Apu and his fully assimilated nephew Jay (voiced by Ambudkar) in "Much Apu About Something"

So if inserting a scene where somebody calls Apu a stereotype to his face isn't satisfying enough, what should The Simpsons do with Apu? The Problem with Apu doesn't really settle on a solution, other than "Maybe it's time for the show itself to die" (I always thought Apu should be quietly retired, like how after Phil Hartman's death, his Troy McClure and Lionel Hutz characters were written out of the show without any fanfare or explanation for their disappearances). But while promoting his doc, Kondabolu has said killing off Apu (like how the show killed off Maude Flanders back in the 11th season) would be a terrible and lazy solution, and he would rather see the show give a lot more screen time to any of the eight children Apu and his wife Manjula are raising off-screen. "I hope they create something with him, whether he's owning other businesses, or his kids get to talk so you can hear an Indian American voice appear regularly on the show," said Kondabolu to GQ.

This explains a lot of shit.
That's not going to happen, as long as Al Jean, who's been the Simpsons showrunner since the 13th season (the show is currently in the middle of season 29), is still in charge. Under Jean's watch, The Simpsons has become stagnant and stale--it's gotten to the point where the couch gag is often more satisfying than the episode that follows--and it lost its longtime composer Alf Clausen. For fans of Clausen's inventive scoring work on The Simpsons, the show's firing of Clausen earlier this season is as big a loss as Harry Shearer's exit would have been had Fox not met Shearer's salary demands in 2015. Sure, there have been occasional half-hours where The Simpsons regains much of its pre-ninth-season creative spark, like 2015's "Halloween of Horror," a rare Halloween episode that broke away from the show's traditional "Treehouse of Horror" format and was scripted by one of its few female staff writers, Carolyn Omine (I hope her experience as a female Simpsons writer has been a lot different from that of "Simpsons Roasting on an Open Fire" writer Mimi Pond, whose discussion of the misogyny of first-and-second-season Simpsons co-showrunner Sam Simon, who "didn't want any women around because he was going through a divorce," went viral earlier this year). But otherwise, The Simpsons is not the sharply written show it used to be. And if it's having a hard time trying to retain the satirical energy it once had and attempting to keep up with the acclaim that's been surrounding The Simpsons' much younger--and more diverse-in-the-writers'-room--Fox Animation Domination schedule neighbor Bob's Burgers, it's certainly not going to consider bringing any changes to its handling of the show's only few Indian characters, not when Jean is still controlling things.

In order for changes to take place, like the things Kondabolu has in mind for the Nahasapeemapetilons, The Simpsons needs to have new blood in the showrunning department.
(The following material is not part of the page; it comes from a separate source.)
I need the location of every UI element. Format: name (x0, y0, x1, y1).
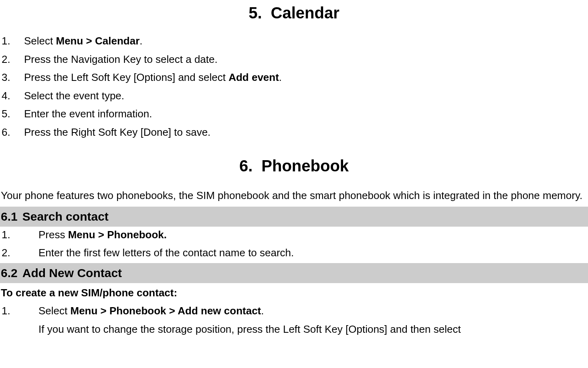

And that new person needs to hire more writers of color. It's as simple as that. (Rashida Jones and her regular writing partner Will McCormack, who, together, walked away from a writing gig for Toy Story 4 after what they described as "creative and, more importantly, philosophical differences," best summed up the current state of the world of writing for animation when they put Pixar and its work environment on blast, possibly for refusing to listen to the Angie Tribeca star's input on the Toy Story 4 screenplay, in a press statement yesterday. The duo said, "Women and people of color do not have an equal creative voice.")
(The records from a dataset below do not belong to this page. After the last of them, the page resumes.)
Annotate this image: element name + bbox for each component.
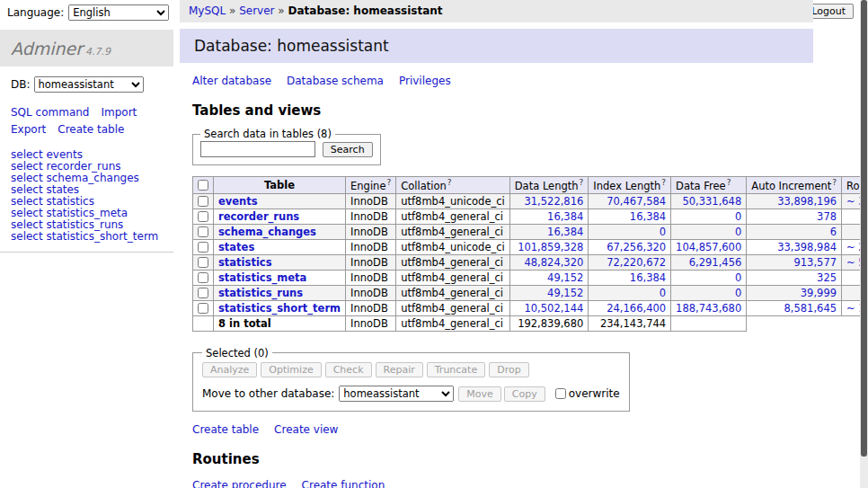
auto-increment-link[interactable]: 33,398,984 <box>777 241 837 253</box>
sidebar-table-link-select-states[interactable]: select states <box>11 183 79 196</box>
breadcrumb-current: Database: homeassistant <box>288 4 443 17</box>
data-length-link[interactable]: 16,384 <box>547 226 583 238</box>
data-length-link[interactable]: 101,859,328 <box>518 241 583 253</box>
sidebar-action-export[interactable]: Export <box>11 123 46 136</box>
help-link[interactable]: ? <box>447 178 452 187</box>
help-link[interactable]: ? <box>661 178 666 187</box>
search-input[interactable] <box>200 141 315 157</box>
index-length-link[interactable]: 70,467,584 <box>607 195 666 208</box>
data-length-link[interactable]: 16,384 <box>547 210 583 223</box>
move-button[interactable]: Move <box>458 386 501 402</box>
help-link[interactable]: ? <box>832 178 837 187</box>
sidebar-action-sql-command[interactable]: SQL command <box>11 106 89 119</box>
link-create-procedure[interactable]: Create procedure <box>192 479 287 488</box>
help-link[interactable]: ? <box>727 178 731 187</box>
select-all-checkbox[interactable] <box>198 180 208 191</box>
auto-increment-link[interactable]: 39,999 <box>801 287 837 299</box>
sidebar-table-link-select-events[interactable]: select events <box>11 148 83 161</box>
table-name-link[interactable]: statistics <box>218 256 272 269</box>
row-checkbox[interactable] <box>198 196 208 207</box>
help-link[interactable]: ? <box>580 178 584 187</box>
data-length-link[interactable]: 49,152 <box>547 271 583 284</box>
row-checkbox[interactable] <box>198 272 208 283</box>
data-free-link[interactable]: 188,743,680 <box>676 302 741 315</box>
data-free-link[interactable]: 50,331,648 <box>682 195 741 208</box>
auto-increment-link[interactable]: 913,577 <box>793 256 837 269</box>
sidebar-table-link-select-recorder-runs[interactable]: select recorder_runs <box>11 160 121 173</box>
sidebar-table-link-select-statistics-runs[interactable]: select statistics_runs <box>11 218 123 231</box>
sidebar-table-link-select-statistics-meta[interactable]: select statistics_meta <box>11 207 128 219</box>
scrollbar[interactable] <box>860 0 868 488</box>
index-length-link[interactable]: 0 <box>660 226 666 238</box>
auto-increment-link[interactable]: 378 <box>817 210 837 223</box>
sidebar-table-link-select-statistics-short-term[interactable]: select statistics_short_term <box>11 230 158 243</box>
search-button[interactable]: Search <box>323 142 373 157</box>
sidebar-action-import[interactable]: Import <box>101 106 137 119</box>
table-name-link[interactable]: statistics_meta <box>218 271 306 284</box>
link-privileges[interactable]: Privileges <box>399 75 451 87</box>
data-free-link[interactable]: 6,291,456 <box>689 256 742 269</box>
selected-action-check[interactable]: Check <box>325 362 372 377</box>
link-database-schema[interactable]: Database schema <box>287 75 384 87</box>
table-name-link[interactable]: schema_changes <box>218 226 316 238</box>
move-db-select[interactable]: homeassistant <box>339 386 454 402</box>
row-checkbox[interactable] <box>198 257 208 268</box>
help-link[interactable]: ? <box>386 178 391 187</box>
auto-increment-cell: 39,999 <box>747 285 842 300</box>
link-create-function[interactable]: Create function <box>302 479 385 488</box>
index-length-link[interactable]: 16,384 <box>630 210 666 223</box>
index-length-link[interactable]: 24,166,400 <box>607 302 666 315</box>
auto-increment-link[interactable]: 325 <box>817 271 837 284</box>
breadcrumb-link-mysql[interactable]: MySQL <box>189 4 226 17</box>
row-checkbox[interactable] <box>198 211 208 222</box>
db-select[interactable]: homeassistant <box>34 76 144 93</box>
link-create-view[interactable]: Create view <box>274 423 338 436</box>
data-free-link[interactable]: 0 <box>735 271 741 284</box>
row-checkbox[interactable] <box>198 226 208 237</box>
row-checkbox[interactable] <box>198 242 208 253</box>
copy-button[interactable]: Copy <box>504 386 545 402</box>
table-name-link[interactable]: statistics_runs <box>218 287 303 299</box>
link-alter-database[interactable]: Alter database <box>192 75 271 87</box>
auto-increment-link[interactable]: 8,581,645 <box>784 302 837 315</box>
table-name-link[interactable]: states <box>218 241 254 253</box>
row-checkbox[interactable] <box>198 288 208 298</box>
table-name-link[interactable]: events <box>218 195 258 208</box>
data-length-cell: 101,859,328 <box>509 239 589 254</box>
data-free-link[interactable]: 104,857,600 <box>676 241 741 253</box>
data-length-link[interactable]: 49,152 <box>547 287 583 299</box>
sidebar-table-link-select-schema-changes[interactable]: select schema_changes <box>11 172 139 184</box>
index-length-link[interactable]: 67,256,320 <box>607 241 666 253</box>
row-checkbox[interactable] <box>198 303 208 314</box>
scrollbar-thumb[interactable] <box>861 0 867 457</box>
index-length-link[interactable]: 16,384 <box>630 271 666 284</box>
breadcrumb-link-server[interactable]: Server <box>239 4 274 17</box>
sidebar-action-create-table[interactable]: Create table <box>58 123 124 136</box>
table-name-link[interactable]: statistics_short_term <box>218 302 341 315</box>
selected-action-drop[interactable]: Drop <box>489 362 528 377</box>
link-create-table[interactable]: Create table <box>192 423 259 436</box>
auto-increment-link[interactable]: 6 <box>830 226 837 238</box>
selected-action-repair[interactable]: Repair <box>376 362 423 377</box>
auto-increment-link[interactable]: 33,898,196 <box>777 195 837 208</box>
collation-cell: utf8mb4_unicode_ci <box>396 193 510 209</box>
index-length-link[interactable]: 0 <box>660 287 666 299</box>
data-free-link[interactable]: 0 <box>735 210 741 223</box>
data-length-link[interactable]: 48,824,320 <box>524 256 583 269</box>
selected-action-analyze[interactable]: Analyze <box>202 362 257 377</box>
selected-action-truncate[interactable]: Truncate <box>427 362 485 377</box>
data-length-link[interactable]: 10,502,144 <box>524 302 583 315</box>
overwrite-checkbox[interactable] <box>555 388 566 399</box>
app-logo[interactable]: Adminer <box>11 39 83 58</box>
data-free-link[interactable]: 0 <box>735 287 741 299</box>
table-name-link[interactable]: recorder_runs <box>218 210 299 223</box>
language-select[interactable]: English <box>68 4 169 21</box>
data-free-link[interactable]: 0 <box>735 226 741 238</box>
table-name-cell: statistics <box>214 254 346 270</box>
selected-action-optimize[interactable]: Optimize <box>261 362 321 377</box>
data-length-link[interactable]: 31,522,816 <box>524 195 583 208</box>
auto-increment-cell: 8,581,645 <box>747 300 842 315</box>
sidebar-table-link-select-statistics[interactable]: select statistics <box>11 195 94 208</box>
index-length-cell: 0 <box>589 224 671 239</box>
index-length-link[interactable]: 72,220,672 <box>607 256 666 269</box>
And who should one of those new writers of color for The Simpsons be? It ought to be Kondabolu. The man who famously wanted to kick the shit out of Hank Azaria for doing an impression of a white guy making fun of his father would now get to boss Azaria around and tell him what to say. And it definitely won't be "Thank you, come again!"

An animated graphic from The Problem with Apu

The Problem with Apu currently airs on truTV and its mobile app. Next time here on a.k.a. DJ AFOS, I finally walk away from this blog after 10 years of typing out a bunch of shit nobody ever fully reads. I explicitly said right from the start of a 2009 blog post that I interviewed Gerald Fried on the radio in 1999, and yet this motherfucker says the interview took place in 2009. Again, nobody ever fully reads my shit.